Num Brasil outrora de verde,
A última árvore gigante é leiloada...
A terra já não tem mais ouro.
​Nas edificações: ruínas,
Ou aglomerados de ricos e poderosos apenas.
Ar condicionado e água pura reaproveitada.
Mau cheiro... e ratos poucos,
Pois a própria poluição matou quase a todos.
​A radiação solar se torna mais forte,
As cidades, vazias.
Novas expedições ao espaço demarcam
Que o refúgio frio e sem vida está nas estrelas.

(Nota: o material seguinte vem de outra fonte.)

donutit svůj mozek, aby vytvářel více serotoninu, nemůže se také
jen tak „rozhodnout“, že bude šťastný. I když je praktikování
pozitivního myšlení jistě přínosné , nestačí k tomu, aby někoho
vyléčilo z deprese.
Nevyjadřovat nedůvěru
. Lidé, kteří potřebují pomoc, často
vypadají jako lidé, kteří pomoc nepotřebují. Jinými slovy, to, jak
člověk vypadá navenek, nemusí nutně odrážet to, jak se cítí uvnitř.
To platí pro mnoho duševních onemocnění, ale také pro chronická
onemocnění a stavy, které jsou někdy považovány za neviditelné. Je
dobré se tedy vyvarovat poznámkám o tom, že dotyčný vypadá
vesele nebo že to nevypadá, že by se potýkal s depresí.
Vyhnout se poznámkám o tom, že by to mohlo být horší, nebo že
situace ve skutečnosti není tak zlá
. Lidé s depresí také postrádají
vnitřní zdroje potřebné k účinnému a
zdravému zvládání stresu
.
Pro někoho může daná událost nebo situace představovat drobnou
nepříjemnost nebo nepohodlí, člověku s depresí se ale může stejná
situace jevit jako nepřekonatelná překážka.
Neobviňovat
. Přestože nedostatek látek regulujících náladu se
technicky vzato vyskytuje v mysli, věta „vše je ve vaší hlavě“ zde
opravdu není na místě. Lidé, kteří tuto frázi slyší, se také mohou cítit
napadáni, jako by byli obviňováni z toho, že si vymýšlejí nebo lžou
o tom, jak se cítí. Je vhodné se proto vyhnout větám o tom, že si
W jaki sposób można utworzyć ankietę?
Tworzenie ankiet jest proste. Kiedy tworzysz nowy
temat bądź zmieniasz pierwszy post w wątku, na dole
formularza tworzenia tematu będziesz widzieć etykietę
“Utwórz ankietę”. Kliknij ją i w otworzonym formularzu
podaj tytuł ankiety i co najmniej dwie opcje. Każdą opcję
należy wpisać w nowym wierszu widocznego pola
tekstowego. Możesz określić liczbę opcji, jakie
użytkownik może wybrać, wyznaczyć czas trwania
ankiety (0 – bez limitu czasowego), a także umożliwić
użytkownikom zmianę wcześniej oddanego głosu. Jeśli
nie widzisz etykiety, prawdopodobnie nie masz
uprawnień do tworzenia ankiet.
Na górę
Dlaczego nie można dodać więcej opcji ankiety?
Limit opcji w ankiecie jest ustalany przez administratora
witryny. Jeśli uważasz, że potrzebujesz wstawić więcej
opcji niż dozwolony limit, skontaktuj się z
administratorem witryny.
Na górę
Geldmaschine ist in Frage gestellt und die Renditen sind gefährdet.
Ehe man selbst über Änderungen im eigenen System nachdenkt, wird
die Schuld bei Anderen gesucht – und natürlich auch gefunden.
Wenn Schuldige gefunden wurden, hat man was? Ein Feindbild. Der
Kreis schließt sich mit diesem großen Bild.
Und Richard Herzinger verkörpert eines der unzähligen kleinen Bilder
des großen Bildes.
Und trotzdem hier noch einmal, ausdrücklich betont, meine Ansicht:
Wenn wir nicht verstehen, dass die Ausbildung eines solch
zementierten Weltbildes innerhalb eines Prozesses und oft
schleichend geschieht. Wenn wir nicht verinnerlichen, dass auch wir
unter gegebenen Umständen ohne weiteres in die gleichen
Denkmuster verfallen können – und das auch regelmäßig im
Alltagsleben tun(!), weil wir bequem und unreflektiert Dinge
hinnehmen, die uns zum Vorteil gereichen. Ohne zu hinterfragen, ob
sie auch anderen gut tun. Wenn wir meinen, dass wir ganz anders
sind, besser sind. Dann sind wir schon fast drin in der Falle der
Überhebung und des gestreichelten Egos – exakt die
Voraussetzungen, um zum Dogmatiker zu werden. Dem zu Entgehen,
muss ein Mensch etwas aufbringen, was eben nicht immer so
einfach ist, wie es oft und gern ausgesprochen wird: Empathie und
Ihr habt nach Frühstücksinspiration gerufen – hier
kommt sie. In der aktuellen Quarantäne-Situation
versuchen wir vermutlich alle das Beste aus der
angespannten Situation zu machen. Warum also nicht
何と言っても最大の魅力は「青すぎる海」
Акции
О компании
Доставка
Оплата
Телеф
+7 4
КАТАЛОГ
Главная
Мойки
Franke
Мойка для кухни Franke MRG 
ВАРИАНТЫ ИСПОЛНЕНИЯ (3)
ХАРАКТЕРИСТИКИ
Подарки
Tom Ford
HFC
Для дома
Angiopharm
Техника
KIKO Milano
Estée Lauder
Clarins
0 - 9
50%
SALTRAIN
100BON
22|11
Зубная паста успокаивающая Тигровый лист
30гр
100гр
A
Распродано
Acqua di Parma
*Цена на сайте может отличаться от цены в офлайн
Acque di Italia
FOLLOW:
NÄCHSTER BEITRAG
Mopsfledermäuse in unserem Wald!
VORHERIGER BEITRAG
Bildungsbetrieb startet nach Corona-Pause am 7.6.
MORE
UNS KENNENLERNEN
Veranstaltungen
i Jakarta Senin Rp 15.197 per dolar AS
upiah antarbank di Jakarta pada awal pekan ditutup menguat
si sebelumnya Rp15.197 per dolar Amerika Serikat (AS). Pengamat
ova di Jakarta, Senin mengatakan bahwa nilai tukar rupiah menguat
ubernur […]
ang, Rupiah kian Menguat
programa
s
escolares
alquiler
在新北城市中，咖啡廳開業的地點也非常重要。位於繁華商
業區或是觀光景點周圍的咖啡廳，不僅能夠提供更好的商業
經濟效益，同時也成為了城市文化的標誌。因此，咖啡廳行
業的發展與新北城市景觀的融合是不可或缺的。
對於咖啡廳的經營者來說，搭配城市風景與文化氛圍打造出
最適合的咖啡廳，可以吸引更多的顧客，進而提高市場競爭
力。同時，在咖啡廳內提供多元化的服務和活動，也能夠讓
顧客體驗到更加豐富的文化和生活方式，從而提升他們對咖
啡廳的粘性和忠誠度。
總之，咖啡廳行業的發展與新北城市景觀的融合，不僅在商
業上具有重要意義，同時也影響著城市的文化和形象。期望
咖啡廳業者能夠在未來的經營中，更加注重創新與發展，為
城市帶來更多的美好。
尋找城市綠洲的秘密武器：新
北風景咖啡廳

Enquanto isso, os últimos seres animados — ditos humanos —
Se retorcem em seus próprios corpos,
Sem forças, apenas pele e ossos.
​O pensamento da existência contemporânea
É agora um passado distante.
​A Era dos Sintéticos
​Entre as naves temporais e as naves de transdobra,
Movem-se seres sintéticos e híbridos,
Alguns robôs, entre eles androides.
A humanidade está depositada em depósitos de embriões,
Onde máquinas replicam o ventre da mãe.
Outros humanos seguem congelados na criogenia.
​Novas raças são encontradas pelo universo:
Simbiose de alienígenas e seres humanos,
Os transdimensionais.
​E mesmo tendo a humanidade viajado por eras,
Ainda debate velhos conceitos...
E velhos preconceitos.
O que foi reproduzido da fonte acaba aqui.